ACTIVITY:
Copy the data that appears below exactly. Drop the pictures.

SOURCE RECORDS:
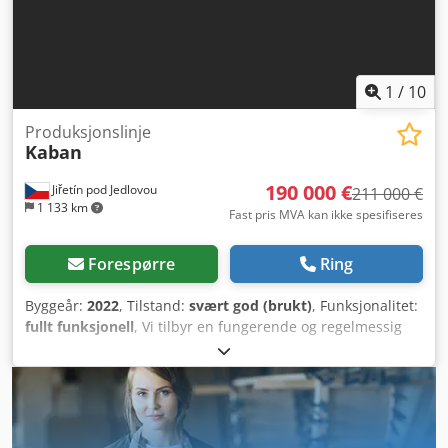
1
/
10
Produksjonslinje
Kaban
190 000 €
Jiřetín pod Jedlovou
211 000 €
1 133 km
Fast pris MVA kan ikke spesifiseres
Forespørre
Ring
Byggeår:
2022
, Tilstand:
svært god (brukt)
, Funksjonalitet:
fullt funksjonell
, Vi tilbyr en fungerende og regelmessig
vedlikeholdt produksjonslinje for plastvinduer til salgs. En
flott mulighet for mellomstore produsenter av PVC-vinduer.
Produksjonsår 2020–2022. • CNC-senter for bearbeiding og
skjæring av profiler FA 1082 = 121 000 EUR • Sveise- og
rengjøringssenter for hjørner TD 3020 = 62 000 EUR •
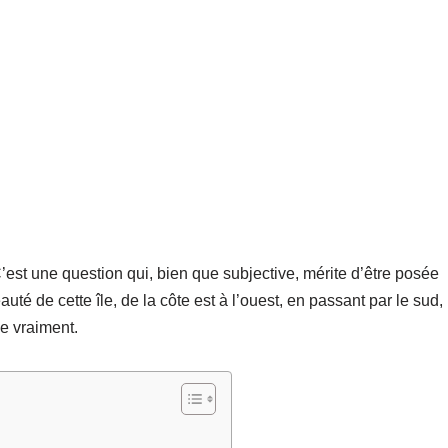
 C’est une question qui, bien que subjective, mérite d’être posée
té de cette île, de la côte est à l’ouest, en passant par le sud,
ue vraiment.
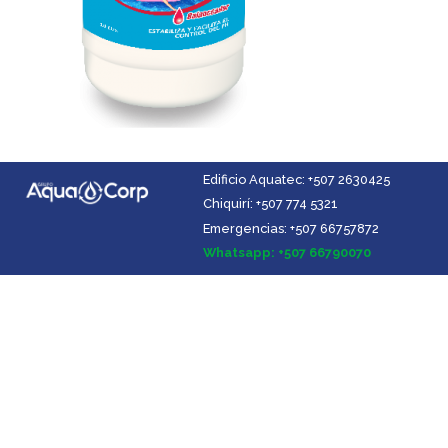
Edificio Aquatec: +507 2630425
Chiquirí: +507 774 5321
Emergencias: +507 66757872
Facebook
Instagram
YouTube
LinkedIn
Whatsapp: +507 66790070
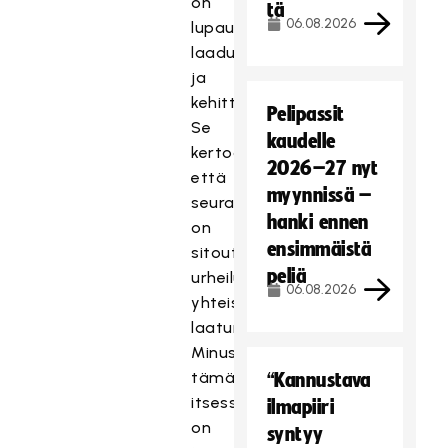
on
tä
06.08.2026
lupaus
laadusta
ja
kehittämishalusta.
Pelipassit
Se
kaudelle
kertoo,
2026–27 nyt
että
myynnissä –
seura
hanki ennen
on
ensimmäistä
sitoutunut
peliä
urheilun
06.08.2026
yhteisiin
laatumääritelmiin.
Minusta
tämä
“Kannustava
itsessään
ilmapiiri
on
syntyy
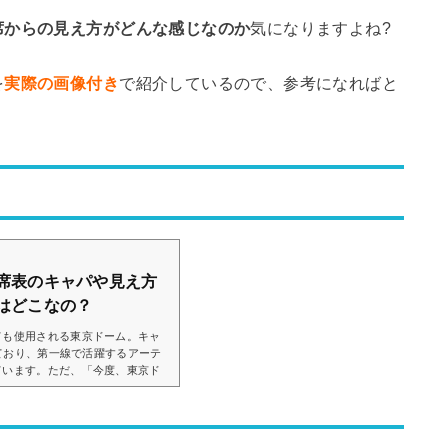
席からの見え方がどんな感じなのか
気になりますよね?
を
実際の画像付き
で紹介しているので、参考になればと
席表のキャパや見え方
はどこなの？
ても使用される東京ドーム。キャ
っており、第一線で活躍するアーテ
ています。ただ、「今度、東京ド
席からの見え方ってどうなの？」
思います。そこで、東京ドームの
の画像付きでご紹介し、見やすい
ました。東京ドームのライブでの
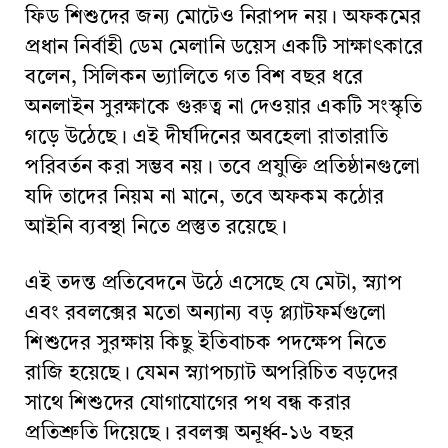
ফিড শিশুদের জন্য মোটেও নিরাপদ নয়। অফকমের
প্রধান নির্বাহী ডেম মেলানি ডয়েস একটি সাক্ষাৎকারে
বলেন, সিলিকন ভ্যালিতে গত বিশ বছর ধরে
অনলাইন সুরক্ষাকে গুরুত্ব না দেওয়ার একটি সংস্কৃতি
গড়ে উঠেছে। এই দীর্ঘদিনের অবহেলা রাতারাতি
পরিবর্তন করা সম্ভব নয়। তবে প্রযুক্তি প্রতিষ্ঠানগুলো
যদি তাদের নিয়ম না মানে, তবে অফকম কঠোর
আইনি ব্যবস্থা নিতে প্রস্তুত রয়েছে।
এই তদন্ত প্রতিবেদনে উঠে এসেছে যে মেটা, স্ন্যাপ
এবং রবলক্সের মতো অন্যান্য বড় প্ল্যাটফর্মগুলো
শিশুদের সুরক্ষায় কিছু ইতিবাচক পদক্ষেপ নিতে
রাজি হয়েছে। যেমন স্ন্যাপচ্যাট অপরিচিত বড়দের
সাথে শিশুদের যোগাযোগের পথ বন্ধ করার
প্রতিশ্রুতি দিয়েছে। রবলক্স অনূর্ধ্ব-১৬ বছর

OUTPUT:
1
/
10
Produksjonslinje
Kaban
190 000 €
Jiřetín pod Jedlovou
211 000 €
1 133 km
Fast pris MVA kan ikke spesifiseres
Forespørre
Ring
Byggeår:
2022
, Tilstand:
svært god (brukt)
, Funksjonalitet:
fullt funksjonell
, Vi tilbyr en fungerende og regelmessig
vedlikeholdt produksjonslinje for plastvinduer til salgs. En
flott mulighet for mellomstore produsenter av PVC-vinduer.
Produksjonsår 2020–2022. • CNC-senter for bearbeiding og
skjæring av profiler FA 1082 = 121 000 EUR • Sveise- og
rengjøringssenter for hjørner TD 3020 = 62 000 EUR •
 C’est une question qui, bien que subjective, mérite d’être posée
té de cette île, de la côte est à l’ouest, en passant par le sud,
ue vraiment.
Edificio Aquatec: +507 2630425
Chiquirí: +507 774 5321
Emergencias: +507 66757872
Facebook
Instagram
YouTube
LinkedIn
Whatsapp: +507 66790070
on
tä
06.08.2026
lupaus
laadusta
ja
kehittämishalusta.
Pelipassit
Se
kaudelle
kertoo,
2026–27 nyt
että
myynnissä –
seura
hanki ennen
on
ensimmäistä
sitoutunut
peliä
urheilun
06.08.2026
yhteisiin
laatumääritelmiin.
Minusta
tämä
“Kannustava
itsessään
ilmapiiri
on
syntyy
席からの見え方がどんな感じなのか
気になりますよね?
を
実際の画像付き
で紹介しているので、参考になればと
席表のキャパや見え方
はどこなの？
ても使用される東京ドーム。キャ
っており、第一線で活躍するアーテ
ています。ただ、「今度、東京ド
席からの見え方ってどうなの？」
思います。そこで、東京ドームの
の画像付きでご紹介し、見やすい
ました。東京ドームのライブでの
ফিড শিশুদের জন্য মোটেও নিরাপদ নয়। অফকমের
প্রধান নির্বাহী ডেম মেলানি ডয়েস একটি সাক্ষাৎকারে
বলেন, সিলিকন ভ্যালিতে গত বিশ বছর ধরে
অনলাইন সুরক্ষাকে গুরুত্ব না দেওয়ার একটি সংস্কৃতি
গড়ে উঠেছে। এই দীর্ঘদিনের অবহেলা রাতারাতি
পরিবর্তন করা সম্ভব নয়। তবে প্রযুক্তি প্রতিষ্ঠানগুলো
যদি তাদের নিয়ম না মানে, তবে অফকম কঠোর
আইনি ব্যবস্থা নিতে প্রস্তুত রয়েছে।
এই তদন্ত প্রতিবেদনে উঠে এসেছে যে মেটা, স্ন্যাপ
এবং রবলক্সের মতো অন্যান্য বড় প্ল্যাটফর্মগুলো
শিশুদের সুরক্ষায় কিছু ইতিবাচক পদক্ষেপ নিতে
রাজি হয়েছে। যেমন স্ন্যাপচ্যাট অপরিচিত বড়দের
সাথে শিশুদের যোগাযোগের পথ বন্ধ করার
প্রতিশ্রুতি দিয়েছে। রবলক্স অনূর্ধ্ব-১৬ বছর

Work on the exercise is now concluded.